Lo que está pasando ahorsa es distinto porque no hay una sola boda de referencia que todos quieran replicar, sino que existen varias corrientes simultáneas, cada una con su propia lógica y su propia estética visual. Lo que ha generado un mercado nupcial más fragmentado, pero también más sofisticado y, por primera vez en mucho tiempo, genuinamente interesante.

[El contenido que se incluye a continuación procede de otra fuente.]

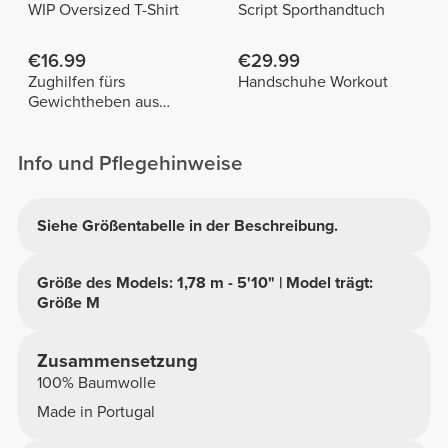
WIP Oversized T-Shirt
Script Sporthandtuch
€16.99
€29.99
Zughilfen fürs
Handschuhe Workout
Gewichtheben aus
Baumwolle x 2
Info und Pflegehinweise
Siehe Größentabelle in der Beschreibung.
Größe des Models: 1,78 m - 5'10" | Model trägt:
Größe M
Zusammensetzung
100% Baumwolle
Made in Portugal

Por eso, te comparto una guia de los estilos que estarán dominando los próximos años en la escena nupcial, cada uno con sus propias características. Léelos, identifica el tuyo y descubre si estás en el camino correcto. 

 TENDENCIA #1 

NEO-ROMANTICISMO 

El romanticismo que aprendió a editarse

Después de cinco años de minimalismo nupcial, el romanticismo está de regreso, pero no el romanticismo excesivo de los años 2000s. Ahora, pareciera que pasó por un filtro de criterio porque sabe exactamente hasta dónde llegar y dónde detenerse para evitar redundancias visuales.

La señal más clara está en las pasarelas: hablo del corset como arquitectura del vestido, no como detalle decorativo. Basque waists, faldas con volumen contenido, siluetas esculturales. En México y Latinoamérica, donde el vestido siempre ha tenido un peso cultural que va más allá de lo estético, este estilo tiene tracción natural. Los lazos —en mangas, escotes, cinturas y velos— son el sello de la temporada: el momento en que la moda nupcial decidió que la feminidad no necesita disculparse.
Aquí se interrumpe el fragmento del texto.